→ **Your objective**: Only the lines in the entries below from the line with "and are now reaching or exceeding their" to the line with "environment where talent, commitment, and", both included, belong in the answer, transcribed exactly and without pictures.

(Stored items)
========================================
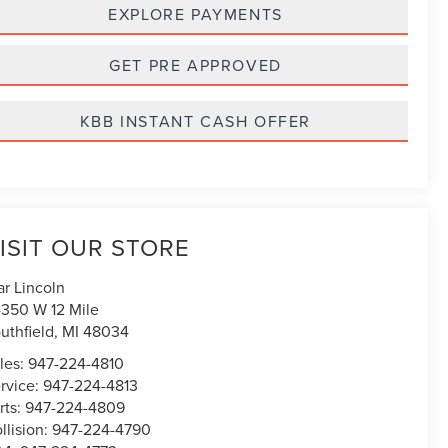
EXPLORE PAYMENTS
GET PRE APPROVED
KBB INSTANT CASH OFFER
ISIT OUR STORE
ar Lincoln
350 W 12 Mile
uthfield
,
MI
48034
les:
947-224-4810
rvice:
947-224-4813
rts:
947-224-4809
llision:
947-224-4790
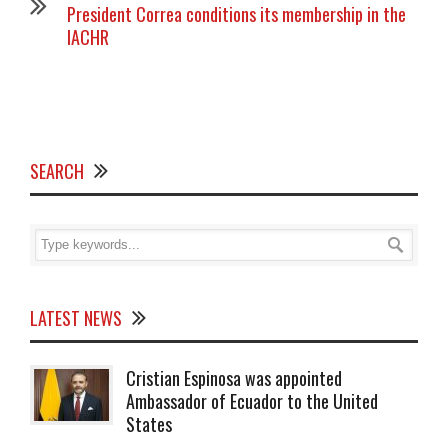
President Correa conditions its membership in the
IACHR
SEARCH
LATEST NEWS
Cristian Espinosa was appointed
Ambassador of Ecuador to the United
States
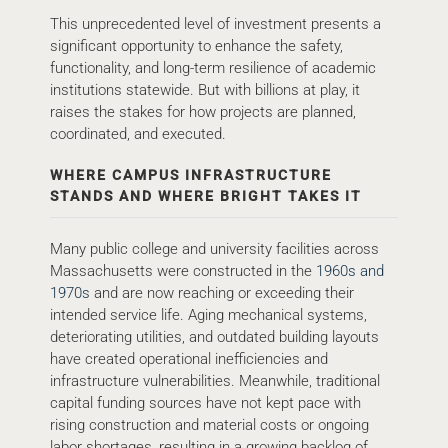
This unprecedented level of investment presents a
significant opportunity to enhance the safety,
functionality, and long-term resilience of academic
institutions statewide. But with billions at play, it
raises the stakes for how projects are planned,
coordinated, and executed.
WHERE CAMPUS INFRASTRUCTURE
STANDS AND WHERE BRIGHT TAKES IT
Many public college and university facilities across
Massachusetts were constructed in the
1960s and
1970s
and are now reaching or exceeding their
intended service life. Aging mechanical systems,
deteriorating utilities, and outdated building layouts
have created operational inefficiencies and
infrastructure vulnerabilities. Meanwhile, traditional
capital funding sources have not kept pace with
rising construction and material costs or ongoing
labor shortages, resulting in a growing backlog of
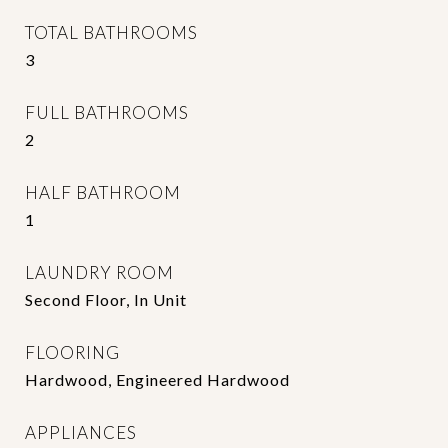
TOTAL BATHROOMS
3
FULL BATHROOMS
2
HALF BATHROOM
1
LAUNDRY ROOM
Second Floor, In Unit
FLOORING
Hardwood, Engineered Hardwood
APPLIANCES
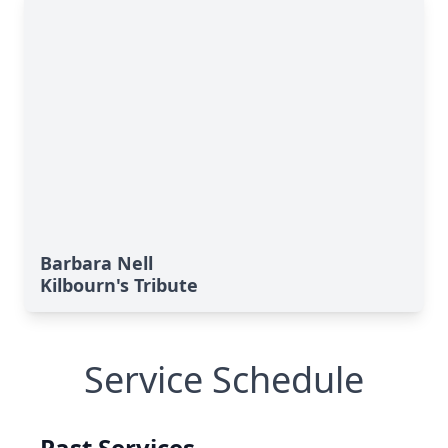
Barbara Nell
Kilbourn's Tribute
Service Schedule
Past Services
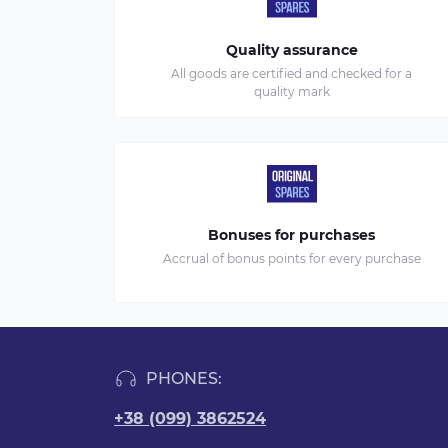
Quality assurance
All goods are certified and checked for a
quality mark
Bonuses for purchases
Accrual of bonus points for every purchase
PHONES:
+38 (099) 3862524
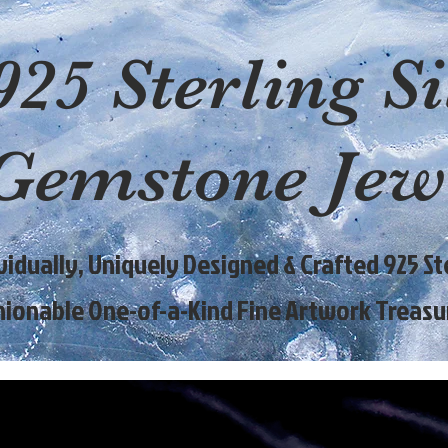
925 Sterling Si
Gemstone Jew
ividually, Uniquely Designed & Crafted 925 Ste
hionable One-of-a-Kind Fine Artwork Treasu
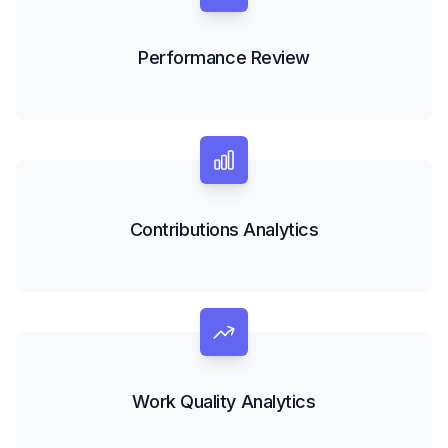
Performance Review
Contributions Analytics
Work Quality Analytics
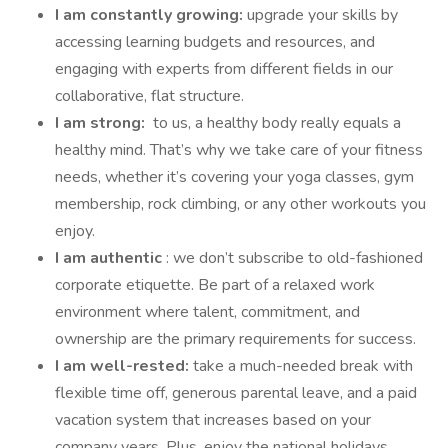
I am constantly growing:
upgrade your skills by
accessing learning budgets and resources, and
engaging with experts from different fields in our
collaborative, flat structure.
I am strong:
to us, a healthy body really equals a
healthy mind. That’s why we take care of your fitness
needs, whether it’s covering your yoga classes, gym
membership, rock climbing, or any other workouts you
enjoy.
I am authentic
: we don’t subscribe to old-fashioned
corporate etiquette. Be part of a relaxed work
environment where talent, commitment, and
ownership are the primary requirements for success.
I am well-rested:
take a much-needed break with
flexible time off, generous parental leave, and a paid
vacation system that increases based on your
company years. Plus, enjoy the national holidays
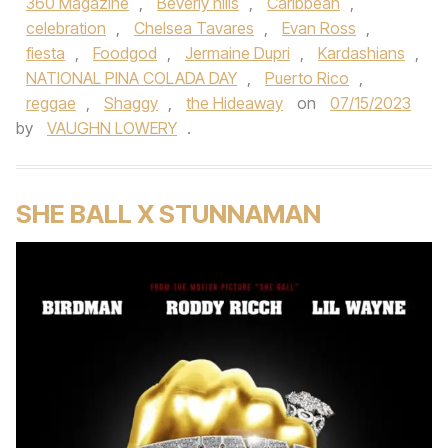
360 Magazine
,
Beverly hills
,
Caribbean
,
celebration
,
Chelsea Tavares
,
Evan Ross
,
fiesta
,
Foodgod
,
Jermaine Dupri
,
Kardashians
,
NATIONAL PINA COLADA DAY
,
Puerto Rico
,
reggae
,
Shaggy
,
the Hideaway
on
07/15/2023
by
VAUGHN LOWERY
.
SHE BALL X STUNNAMAN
========================================
→ **Task output**:
and are now reaching or exceeding their
intended service life. Aging mechanical systems,
deteriorating utilities, and outdated building layouts
have created operational inefficiencies and
infrastructure vulnerabilities. Meanwhile, traditional
capital funding sources have not kept pace with
rising construction and material costs or ongoing
labor shortages, resulting in a growing backlog of
TOTAL BATHROOMS
3
FULL BATHROOMS
2
HALF BATHROOM
1
LAUNDRY ROOM
Second Floor, In Unit
FLOORING
Hardwood, Engineered Hardwood
APPLIANCES
Barbara Nell
Kilbourn's Tribute
Service Schedule
Past Services
Quality assurance
All goods are certified and checked for a
quality mark
Bonuses for purchases
Accrual of bonus points for every purchase
PHONES:
+38 (099) 3862524
925 Sterling Si
Gemstone Jew
ividually, Uniquely Designed & Crafted 925 Ste
hionable One-of-a-Kind Fine Artwork Treasu
Performance Review
Contributions Analytics
Work Quality Analytics
I am constantly growing:
upgrade your skills by
accessing learning budgets and resources, and
engaging with experts from different fields in our
collaborative, flat structure.
I am strong:
to us, a healthy body really equals a
healthy mind. That’s why we take care of your fitness
needs, whether it’s covering your yoga classes, gym
membership, rock climbing, or any other workouts you
enjoy.
I am authentic
: we don’t subscribe to old-fashioned
corporate etiquette. Be part of a relaxed work
environment where talent, commitment, and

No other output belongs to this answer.